Issa Qaraqe, the Palestinian Authority’s commissioner of prisoner affairs, told the official Voice of Palestine Radio on Tuesday, “The goal of this law is not only theft, but to delegitimize the Palestinian struggle, which is represented by our martyrs and prisoners, by branding them as criminals and terrorists.”
“What they don’t know is that no Palestinian is willing to abandon our martyrs and prisoners — people who have sacrificed for our national struggle,” he said. “This is our national duty and we will not abandon it. So the government will continue to pay these stipends to the families, even if we are in financial crisis.”
In March, Prime Minister Benjamin Netanyahu of Israel praised the United States government for passing a law that suspended some financial aid to the Palestinians over the stipends paid to families of Palestinians killed or jailed in fighting with Israel. That law was named the Taylor Force Act, after an American killed in Israel by a Palestinian in 2016. Mr. Force’s father, Stuart Force, attended the debate and the vote in the Knesset.
Israel collects more than $100 million a month in customs and other taxes on behalf of the Palestinian Authority, which makes up a significant portion of the Palestinian budget. Israel has impounded the money for periods in the past, as a punitive measure or to pressure the Palestinian leadership.
In 2015, Israel suspended the tax transfers for several months in response to a Palestinian move to join the International Criminal Court.

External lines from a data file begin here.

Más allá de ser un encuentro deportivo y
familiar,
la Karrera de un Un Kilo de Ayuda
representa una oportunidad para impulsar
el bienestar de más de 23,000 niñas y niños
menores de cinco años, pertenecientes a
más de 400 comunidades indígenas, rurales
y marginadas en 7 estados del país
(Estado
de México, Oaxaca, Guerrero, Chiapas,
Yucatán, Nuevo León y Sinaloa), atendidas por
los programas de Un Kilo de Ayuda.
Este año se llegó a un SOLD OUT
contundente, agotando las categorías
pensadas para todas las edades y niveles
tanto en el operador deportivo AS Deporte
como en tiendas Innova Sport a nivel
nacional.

The accrued funds were eventually released, partly in response to a recommendation from Israel’s security establishment, which feared that depriving the Palestinian Authority of resources undermined stability in its territory, working against Israel’s interests.

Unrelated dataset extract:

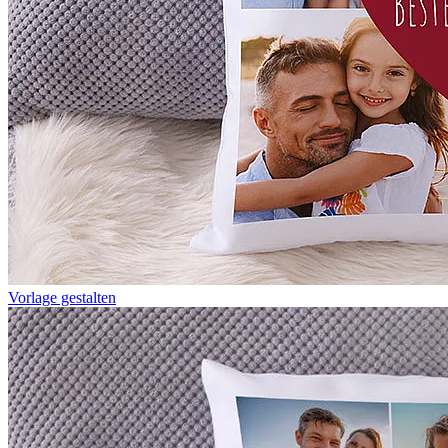
Vorlage gestalten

Australia said on Monday that it was ending direct aid to the Palestinian Authority for fear that some of it would end up funding “activities that Australia would never support,” and that its annual $10 million in direct funding would be redirected to meet Palestinian needs through a United Nations humanitarian fund.
Julie Bishop, the Australian foreign minister, said in a statement, “Any assistance provided by the Palestine Liberation Organization to those convicted of politically motivated violence is an affront to Australian values, and undermines the prospect of meaningful peace between Israel and the Palestinians.”